Source material
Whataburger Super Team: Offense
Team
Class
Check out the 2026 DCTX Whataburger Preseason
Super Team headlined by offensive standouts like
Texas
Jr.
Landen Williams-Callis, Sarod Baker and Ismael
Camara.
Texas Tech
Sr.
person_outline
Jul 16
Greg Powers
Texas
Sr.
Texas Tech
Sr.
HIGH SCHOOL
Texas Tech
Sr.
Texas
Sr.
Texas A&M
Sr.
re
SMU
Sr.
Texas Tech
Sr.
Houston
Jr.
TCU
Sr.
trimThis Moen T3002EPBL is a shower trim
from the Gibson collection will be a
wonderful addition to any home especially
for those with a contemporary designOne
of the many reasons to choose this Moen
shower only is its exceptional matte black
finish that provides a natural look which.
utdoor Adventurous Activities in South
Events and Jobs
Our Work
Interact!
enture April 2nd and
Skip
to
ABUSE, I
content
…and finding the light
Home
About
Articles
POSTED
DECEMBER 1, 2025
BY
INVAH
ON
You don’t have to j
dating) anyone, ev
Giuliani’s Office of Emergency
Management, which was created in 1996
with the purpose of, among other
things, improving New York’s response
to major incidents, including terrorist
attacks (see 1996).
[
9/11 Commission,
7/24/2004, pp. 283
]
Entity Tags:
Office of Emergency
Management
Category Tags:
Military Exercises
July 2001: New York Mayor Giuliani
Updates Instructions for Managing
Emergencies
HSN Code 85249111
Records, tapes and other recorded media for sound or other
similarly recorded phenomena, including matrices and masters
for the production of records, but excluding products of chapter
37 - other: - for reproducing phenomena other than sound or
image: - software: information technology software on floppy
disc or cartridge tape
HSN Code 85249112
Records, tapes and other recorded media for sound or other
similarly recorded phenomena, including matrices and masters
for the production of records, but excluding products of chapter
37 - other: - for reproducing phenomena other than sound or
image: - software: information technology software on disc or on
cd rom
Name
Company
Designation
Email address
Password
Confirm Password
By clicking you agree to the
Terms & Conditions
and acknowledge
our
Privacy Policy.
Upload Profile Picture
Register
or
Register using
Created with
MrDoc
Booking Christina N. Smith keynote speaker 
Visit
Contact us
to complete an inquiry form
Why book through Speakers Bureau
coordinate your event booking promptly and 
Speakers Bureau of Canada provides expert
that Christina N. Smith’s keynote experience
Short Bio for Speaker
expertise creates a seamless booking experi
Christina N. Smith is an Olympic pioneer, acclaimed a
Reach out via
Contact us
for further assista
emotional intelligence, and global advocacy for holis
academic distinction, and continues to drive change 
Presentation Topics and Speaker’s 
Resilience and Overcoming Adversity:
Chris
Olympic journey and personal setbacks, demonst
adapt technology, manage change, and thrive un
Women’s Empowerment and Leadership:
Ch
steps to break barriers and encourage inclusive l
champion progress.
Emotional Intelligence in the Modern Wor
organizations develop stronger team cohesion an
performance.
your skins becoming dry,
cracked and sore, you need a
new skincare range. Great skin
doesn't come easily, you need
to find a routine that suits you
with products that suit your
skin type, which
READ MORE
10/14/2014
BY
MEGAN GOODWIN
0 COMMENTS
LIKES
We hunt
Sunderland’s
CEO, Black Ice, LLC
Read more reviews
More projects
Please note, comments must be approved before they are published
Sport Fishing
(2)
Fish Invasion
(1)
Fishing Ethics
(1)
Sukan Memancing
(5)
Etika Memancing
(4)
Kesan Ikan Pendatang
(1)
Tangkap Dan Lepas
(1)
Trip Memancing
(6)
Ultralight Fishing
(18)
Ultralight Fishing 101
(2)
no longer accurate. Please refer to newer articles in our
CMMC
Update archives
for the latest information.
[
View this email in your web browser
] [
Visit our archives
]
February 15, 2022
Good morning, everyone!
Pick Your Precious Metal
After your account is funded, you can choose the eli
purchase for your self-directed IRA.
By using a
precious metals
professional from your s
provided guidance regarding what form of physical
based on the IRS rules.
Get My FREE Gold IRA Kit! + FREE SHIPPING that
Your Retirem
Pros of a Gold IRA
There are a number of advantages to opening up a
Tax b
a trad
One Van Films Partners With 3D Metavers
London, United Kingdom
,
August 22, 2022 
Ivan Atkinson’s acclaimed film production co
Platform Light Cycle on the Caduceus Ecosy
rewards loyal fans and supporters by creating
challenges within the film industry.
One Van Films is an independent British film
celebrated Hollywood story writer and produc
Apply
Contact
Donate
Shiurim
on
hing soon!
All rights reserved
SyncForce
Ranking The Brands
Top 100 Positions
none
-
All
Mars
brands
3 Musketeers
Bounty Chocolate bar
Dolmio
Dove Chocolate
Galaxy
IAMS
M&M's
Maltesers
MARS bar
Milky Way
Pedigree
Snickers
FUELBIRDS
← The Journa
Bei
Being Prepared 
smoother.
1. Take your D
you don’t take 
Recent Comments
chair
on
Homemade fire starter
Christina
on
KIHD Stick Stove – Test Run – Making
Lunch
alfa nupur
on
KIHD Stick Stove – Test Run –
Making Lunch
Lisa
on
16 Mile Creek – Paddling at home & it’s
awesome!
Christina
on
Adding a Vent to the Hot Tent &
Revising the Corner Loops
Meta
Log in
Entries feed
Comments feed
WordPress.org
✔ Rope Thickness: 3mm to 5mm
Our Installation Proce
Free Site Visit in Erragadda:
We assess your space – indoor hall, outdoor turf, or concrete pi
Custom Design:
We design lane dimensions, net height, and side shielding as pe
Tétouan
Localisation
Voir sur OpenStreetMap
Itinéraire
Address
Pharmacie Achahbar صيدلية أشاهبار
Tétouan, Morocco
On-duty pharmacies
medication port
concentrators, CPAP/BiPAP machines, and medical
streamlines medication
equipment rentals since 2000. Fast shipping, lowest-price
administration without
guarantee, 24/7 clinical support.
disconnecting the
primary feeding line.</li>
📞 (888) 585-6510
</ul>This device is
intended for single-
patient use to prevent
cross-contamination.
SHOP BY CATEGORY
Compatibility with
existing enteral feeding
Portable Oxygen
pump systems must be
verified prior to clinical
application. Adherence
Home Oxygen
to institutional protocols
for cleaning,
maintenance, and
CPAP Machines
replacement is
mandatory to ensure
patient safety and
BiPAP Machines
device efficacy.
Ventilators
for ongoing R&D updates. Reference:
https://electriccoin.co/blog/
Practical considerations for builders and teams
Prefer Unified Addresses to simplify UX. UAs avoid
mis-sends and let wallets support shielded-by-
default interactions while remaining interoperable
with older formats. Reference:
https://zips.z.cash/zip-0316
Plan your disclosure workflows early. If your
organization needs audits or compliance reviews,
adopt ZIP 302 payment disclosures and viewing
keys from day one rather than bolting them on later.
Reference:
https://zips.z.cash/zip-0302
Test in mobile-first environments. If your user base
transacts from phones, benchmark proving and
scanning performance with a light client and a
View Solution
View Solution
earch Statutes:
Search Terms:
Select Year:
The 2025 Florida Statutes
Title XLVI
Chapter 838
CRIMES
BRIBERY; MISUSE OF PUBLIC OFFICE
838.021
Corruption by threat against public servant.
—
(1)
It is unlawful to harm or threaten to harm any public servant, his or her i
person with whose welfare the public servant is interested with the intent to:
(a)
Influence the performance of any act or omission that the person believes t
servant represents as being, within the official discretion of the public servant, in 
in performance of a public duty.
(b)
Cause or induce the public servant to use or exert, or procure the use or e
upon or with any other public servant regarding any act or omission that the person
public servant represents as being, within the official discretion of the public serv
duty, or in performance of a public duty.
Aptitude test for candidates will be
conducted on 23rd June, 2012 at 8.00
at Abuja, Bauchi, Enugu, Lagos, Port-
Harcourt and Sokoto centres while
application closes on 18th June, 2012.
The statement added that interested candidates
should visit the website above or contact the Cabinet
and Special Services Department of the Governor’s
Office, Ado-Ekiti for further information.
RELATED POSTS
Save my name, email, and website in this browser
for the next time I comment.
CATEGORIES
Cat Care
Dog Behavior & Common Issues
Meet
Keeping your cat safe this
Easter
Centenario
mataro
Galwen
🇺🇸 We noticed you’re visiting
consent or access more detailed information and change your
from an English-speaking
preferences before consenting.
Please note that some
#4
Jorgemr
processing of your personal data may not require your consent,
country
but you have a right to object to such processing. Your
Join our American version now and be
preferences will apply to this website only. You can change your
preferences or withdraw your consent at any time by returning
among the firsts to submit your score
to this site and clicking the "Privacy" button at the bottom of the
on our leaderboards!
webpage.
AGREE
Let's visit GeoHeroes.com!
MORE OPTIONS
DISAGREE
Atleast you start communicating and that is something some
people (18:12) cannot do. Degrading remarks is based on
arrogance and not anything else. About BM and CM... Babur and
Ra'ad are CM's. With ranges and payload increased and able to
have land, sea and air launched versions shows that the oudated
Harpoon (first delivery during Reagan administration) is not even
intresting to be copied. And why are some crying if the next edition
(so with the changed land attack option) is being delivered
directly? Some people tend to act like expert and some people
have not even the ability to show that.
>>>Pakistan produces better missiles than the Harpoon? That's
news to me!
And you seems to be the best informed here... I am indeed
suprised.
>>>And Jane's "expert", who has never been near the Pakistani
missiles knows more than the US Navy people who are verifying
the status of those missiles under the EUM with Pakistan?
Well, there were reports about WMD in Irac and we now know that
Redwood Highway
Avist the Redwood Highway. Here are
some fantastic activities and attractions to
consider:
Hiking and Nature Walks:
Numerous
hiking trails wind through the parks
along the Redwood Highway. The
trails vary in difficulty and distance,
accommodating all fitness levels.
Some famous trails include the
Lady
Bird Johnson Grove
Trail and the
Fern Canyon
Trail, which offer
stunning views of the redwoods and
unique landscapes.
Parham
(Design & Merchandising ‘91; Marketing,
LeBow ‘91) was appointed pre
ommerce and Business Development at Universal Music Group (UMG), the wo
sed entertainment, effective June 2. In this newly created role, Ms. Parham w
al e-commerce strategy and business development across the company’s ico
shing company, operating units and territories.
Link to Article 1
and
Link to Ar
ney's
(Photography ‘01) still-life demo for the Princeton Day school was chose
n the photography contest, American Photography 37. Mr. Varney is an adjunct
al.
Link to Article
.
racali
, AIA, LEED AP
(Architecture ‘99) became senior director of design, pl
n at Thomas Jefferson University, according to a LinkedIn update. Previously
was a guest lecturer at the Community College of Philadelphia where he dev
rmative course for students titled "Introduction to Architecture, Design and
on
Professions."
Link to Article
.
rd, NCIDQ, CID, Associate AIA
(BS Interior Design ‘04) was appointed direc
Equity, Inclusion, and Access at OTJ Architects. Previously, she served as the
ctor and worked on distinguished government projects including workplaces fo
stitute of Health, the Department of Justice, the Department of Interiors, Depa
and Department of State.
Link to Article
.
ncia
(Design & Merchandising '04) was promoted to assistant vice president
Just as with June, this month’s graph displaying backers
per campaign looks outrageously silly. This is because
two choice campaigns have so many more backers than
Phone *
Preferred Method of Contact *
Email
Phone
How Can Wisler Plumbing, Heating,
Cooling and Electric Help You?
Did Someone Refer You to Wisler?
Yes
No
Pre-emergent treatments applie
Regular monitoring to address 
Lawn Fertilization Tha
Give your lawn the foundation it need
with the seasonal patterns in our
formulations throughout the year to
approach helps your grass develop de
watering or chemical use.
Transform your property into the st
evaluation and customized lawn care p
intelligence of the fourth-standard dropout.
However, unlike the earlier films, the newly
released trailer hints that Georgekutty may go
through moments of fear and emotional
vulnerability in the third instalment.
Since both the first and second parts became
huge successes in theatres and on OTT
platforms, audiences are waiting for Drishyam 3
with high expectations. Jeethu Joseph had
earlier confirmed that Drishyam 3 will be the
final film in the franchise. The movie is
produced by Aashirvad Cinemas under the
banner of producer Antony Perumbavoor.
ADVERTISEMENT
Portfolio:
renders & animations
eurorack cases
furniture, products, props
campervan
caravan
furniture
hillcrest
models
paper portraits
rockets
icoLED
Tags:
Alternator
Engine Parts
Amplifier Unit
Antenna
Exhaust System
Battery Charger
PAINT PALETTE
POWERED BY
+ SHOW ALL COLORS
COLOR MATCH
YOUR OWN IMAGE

What is required
Reproduce only the lines above spanning from the line containing "Free Site Visit" through the line containing "Ventilators", word for word.

Written reply
Free Site Visit in Erragadda:
We assess your space – indoor hall, outdoor turf, or concrete pi
Custom Design:
We design lane dimensions, net height, and side shielding as pe
Tétouan
Localisation
Voir sur OpenStreetMap
Itinéraire
Address
Pharmacie Achahbar صيدلية أشاهبار
Tétouan, Morocco
On-duty pharmacies
medication port
concentrators, CPAP/BiPAP machines, and medical
streamlines medication
equipment rentals since 2000. Fast shipping, lowest-price
administration without
guarantee, 24/7 clinical support.
disconnecting the
primary feeding line.</li>
📞 (888) 585-6510
</ul>This device is
intended for single-
patient use to prevent
cross-contamination.
SHOP BY CATEGORY
Compatibility with
existing enteral feeding
Portable Oxygen
pump systems must be
verified prior to clinical
application. Adherence
Home Oxygen
to institutional protocols
for cleaning,
maintenance, and
CPAP Machines
replacement is
mandatory to ensure
patient safety and
BiPAP Machines
device efficacy.
Ventilators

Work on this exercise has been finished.